---- Information given
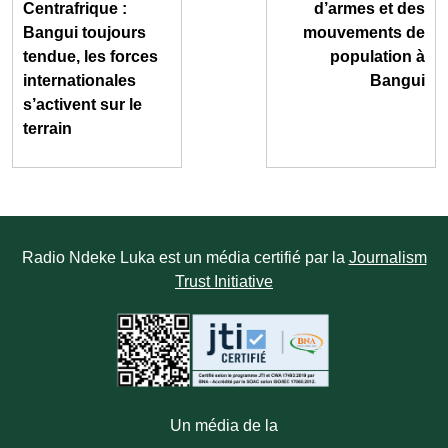
Centrafrique :
d’armes et des
Bangui toujours
mouvements de
tendue, les forces
population à
internationales
Bangui
s’activent sur le
terrain
Radio Ndeke Luka est un média certifié par la
Journalism
Trust Initiative
Un média de la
--------
- [What this task involves] The data is to be printed again exactly, but without its pictures.

- [Solved exercise]
Centrafrique :
d’armes et des
Bangui toujours
mouvements de
tendue, les forces
population à
internationales
Bangui
s’activent sur le
terrain
Radio Ndeke Luka est un média certifié par la
Journalism
Trust Initiative
Un média de la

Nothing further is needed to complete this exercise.